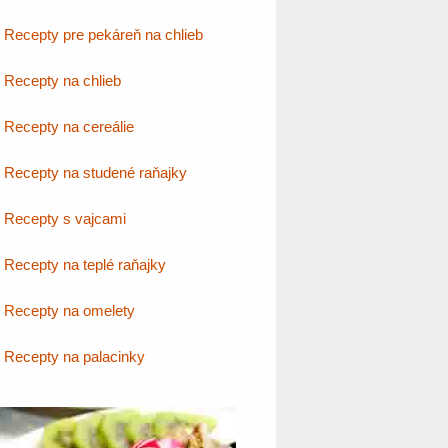
Recepty pre pekáreň na chlieb
Recepty na chlieb
Recepty na cereálie
Recepty na studené raňajky
Recepty s vajcami
Recepty na teplé raňajky
Recepty na omelety
Recepty na palacinky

════════════════════

Goal of the exercise:
Search the listing above for "raňajky" and copy every line that has it.

Reply:
Recepty na studené raňajky
Recepty na teplé raňajky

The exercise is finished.